– У меня мать и сестра, – сказала Нелл. – Мы должны взять их с собой.
Карл Харт видел ее мать, он содрогнулся от перспективы находиться в ее обществе даже пять минут.
– Это совершенно невозможно, – заявил он.
– Что же с ней будет?
– Не сомневаюсь, свою печаль от разлуки с тобой она утопит в бутылке джина.
– А если она подхватит чуму?
– Значит, моя маленькая Нелл, она подхватит чуму.
– Кто будет ухаживать за ней?
– Конечно, твоя сестра.
– А что, если она тоже заболеет?
– Ты теряешь драгоценное время. Я хочу уехать немедленно. Каждая лишняя минута в этом зараженном месте может обернуться бедой.
Нелл, слегка подбоченясь, встала в позу, как она говорила, рыбной торговки, ибо, вне всякого сомнения, запомнила ее еще с тех пор, когда продавала свежие сельди – по десять штук за грош.
– Если я еду, – заявила она, – моя семья едет со мной.

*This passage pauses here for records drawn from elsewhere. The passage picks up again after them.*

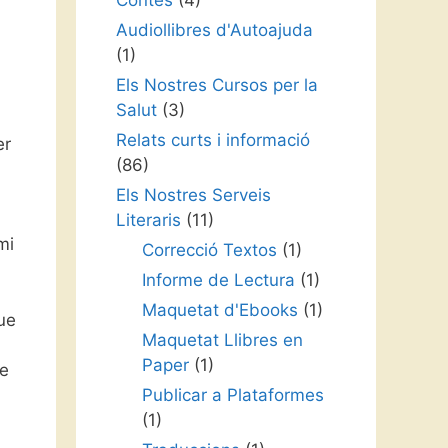
Contes
(4)
Audiollibres d'Autoajuda
(1)
Els Nostres Cursos per la
Salut
(3)
Relats curts i informació
er
(86)
Els Nostres Serveis
Literaris
(11)
mi
Correcció Textos
(1)
Informe de Lectura
(1)
Maquetat d'Ebooks
(1)
ue
Maquetat Llibres en
Paper
(1)
ue
Publicar a Plataformes
(1)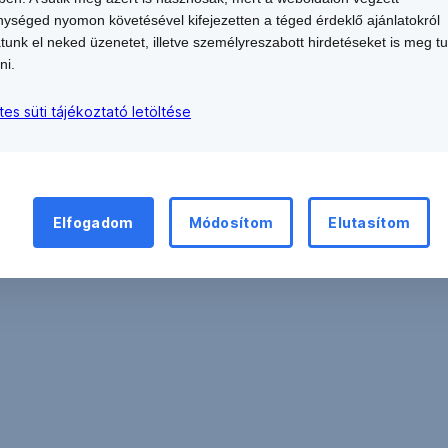
 297 EUR/HUF és 318 EUR/HUF árfolyamsávon belül (beleé
ységed nyomon követésével kifejezetten a téged érdeklő ajánlatokról
atunk el neked üzenetet, illetve személyreszabott hirdetéseket is meg t
ni.
tes süti tájékoztató letöltése
Elfogadom
Módosítom
Elutasítom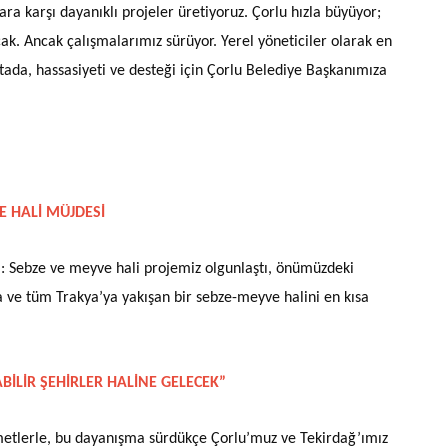
ara karşı dayanıklı projeler üretiyoruz. Çorlu hızla büyüyor;
ak. Ancak çalışmalarımız sürüyor. Yerel yöneticiler olarak en
ktada, hassasiyeti ve desteği için Çorlu Belediye Başkanımıza
 HALİ MÜJDESİ
 Sebze ve meyve hali projemiz olgunlaştı, önümüzdeki
’a ve tüm Trakya’ya yakışan bir sebze-meyve halini en kısa
İLİR ŞEHİRLER HALİNE GELECEK”
zmetlerle, bu dayanışma sürdükçe Çorlu’muz ve Tekirdağ’ımız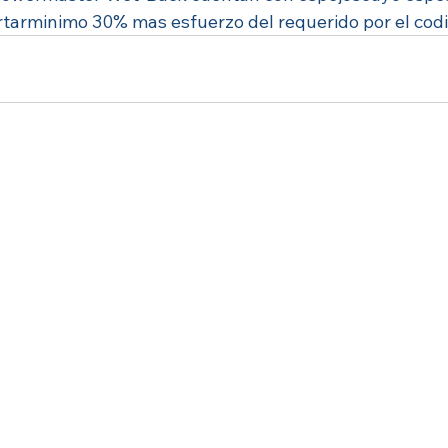
rtarminimo 30% mas esfuerzo del requerido por el co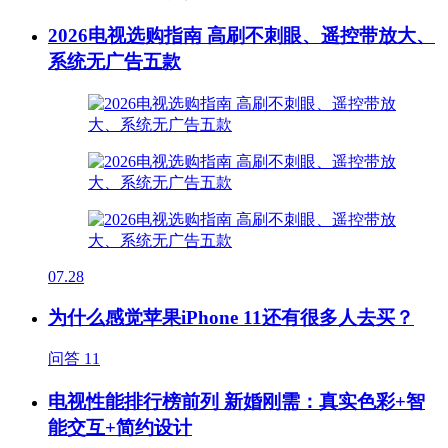
2026电视选购指南 高刷不刺眼、遥控带放大、
系统无广告五款
07.28
为什么感觉苹果iPhone 11还有很多人去买？
问答
11
电视性能排行榜前列 新婚刚需：真实色彩+智
能交互+简约设计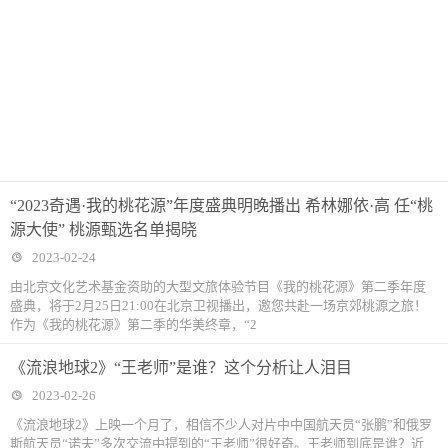
“2023奇遇·我的桃花源”年度盛典明晚播出 希林娜依·高 任“桃
源大使” 桃源甄选名单揭晓
2023-02-24
由北京文化艺术基金资助的大型文旅体验节目《我的桃花源》第二季年度
盛典，将于2月25日21:00在北京卫视播出，邀您共赴一场京郊桃源之旅！
作为《我的桃花源》第二季的华美终章，“2
《流浪地球2》“王老师”是谁？这个分析让人泪目
2023-02-26
《流浪地球2》上映一个月了，相信不少人对片中中国航天员“张鹏”和俄罗
斯航天员“诺夫”多次交流中提到的“王老师”很好奇。王老师到底是谁？近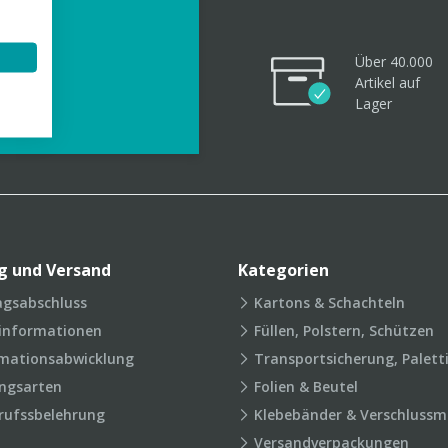
Über 40.000
Artikel
auf
videos
Lager
g und Versand
Kategorien
agsabschluss
Kartons & Schachteln
rinformationen
Füllen, Polstern, Schützen
mationsabwicklung
Transportsicherung, Palett
ngsarten
Folien & Beutel
rufssbelehrung
Klebebänder & Verschlussmi
Versandverpackungen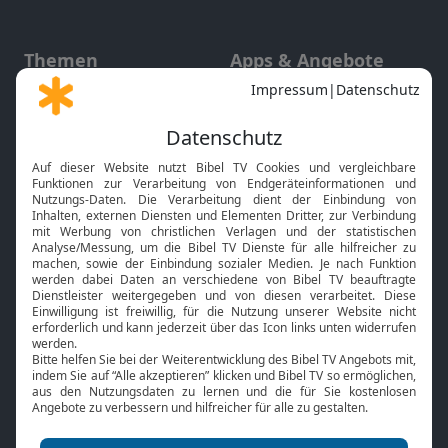
Themen
Apps & Angebote
Gott und Bibel erklärt
Newsletter
Feiertage
Mobile App
Interviews
Kids App
Neuigkeiten
Smart TV
HbbTV
Bibelthek Online-Bibel
Nächster Gottesdienst
Bibel TV
Service
Über uns
Kontakt
Jobs
TV-Empfang
Presse
FAQ
Mediadaten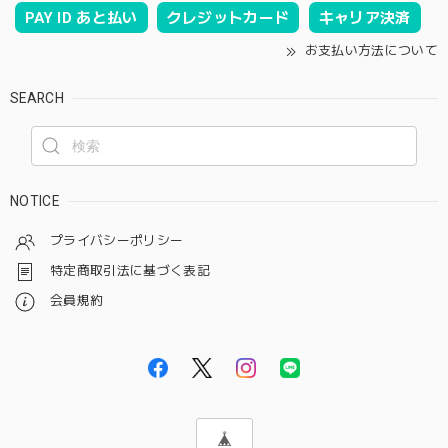
PAY ID あと払い
クレジットカード
キャリア決済
お支払い方法について
SEARCH
NOTICE
プライバシーポリシー
特定商取引法に基づく表記
会員規約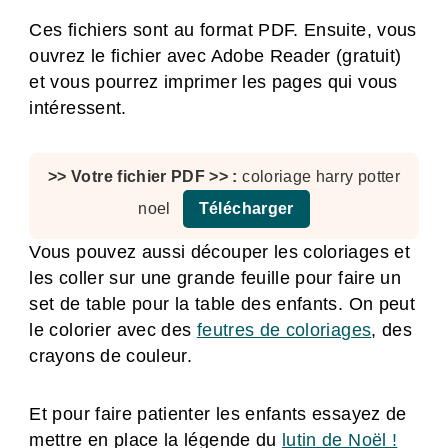
Ces fichiers sont au format PDF. Ensuite, vous
ouvrez le fichier avec Adobe Reader (gratuit)
et vous pourrez imprimer les pages qui vous
intéressent.
coloriage harry potter
noel
Télécharger
Vous pouvez aussi découper les coloriages et
les coller sur une grande feuille pour faire un
set de table pour la table des enfants. On peut
le colorier avec des
feutres de coloriages
, des
crayons de couleur.
Et pour faire patienter les enfants essayez de
mettre en place la légende du
lutin de Noël !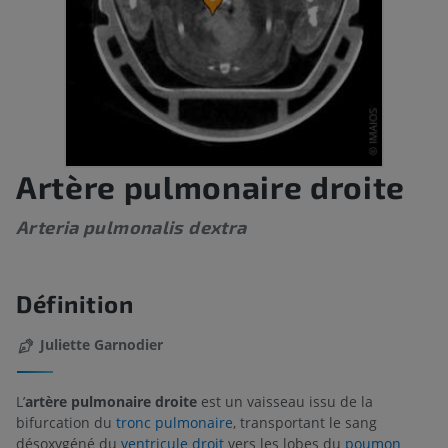
Artère pulmonaire droite
Arteria pulmonalis dextra
Définition
Juliette Garnodier
L’
artère pulmonaire droite
est un vaisseau issu de la
bifurcation du
tronc pulmonaire
, transportant le sang
désoxygéné du
ventricule droit
vers les lobes du
poumon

– Значит, ты выбираешь свою семью вместо меня? – сказал Харт. – Очень хорошо, мадам! Вы сделали свой выбор.
После этого он оставил ее; когда он ушел, она взгрустнула, потому что все же любила его и знала, что он очень переживает, не имея возможности выступать в театре. А она – дура. «Что я, – спрашивала она себя, – должна отупевшей от джина старухе, которая била и изводила меня, когда у нее были силы, и плакалась, когда не могла бить?»
Она пошла в Коул-ярд; но когда повернула в этот переулок, сердце ее упало, потому что на многих дверях были нарисованы большие красные кресты, под которыми было написано: «Господи, помилуй нас».
Нелл оставалась в подвальчике несколько дней и ночей. Изредка Нелл или Роза выходила из дома в поисках еды. Людей вокруг осталось теперь совсем мало. Между камнями мостовой росла трава. Иногда во время блужданий им приходилось видеть у дороги страдальцев с роковыми признаками судорог, рвоты, бреда; болезнь настигала их на улице. Однажды Нелл подошла к старой женщине, так как почувствовала, что не может пройти мимо, не предложив ей помощь, но та открыла глаза и, глядя на Нелл, закричала:
– Вы – мисс Нелл. Отойдите от меня!
Она разорвала лиф платья и показала у себя на груди зловещие пятна.
Нелл заторопилась прочь, чувствуя, что ей становится дурно и страшно, и понимая, что она ничем не может помочь старой женщине.
Так они прожили в своем подвале несколько недель, изредка покидая его и возвращаясь туда снова, чувствуя себя совсем покинутыми. Они были подавлены видом пораженного заразой огромного города. Ночами им были слышны печальные звуки колокольчиков, дававшие знать, что мимо них проезжает чумная телега. Слышался замогильный крик, эхом разносившийся по пустым улицам: «Выносите мертвецов». Нелл видела, как прямо из окон передавались обнаженные тела и в том же виде сваливались в телегу одно на другое, так как гробы делать не успевали; никто не оплакивал умерших; тела просто отправляли в скорбный путь до кладбища на окраине города, где сбрасывали в огромную общую яму.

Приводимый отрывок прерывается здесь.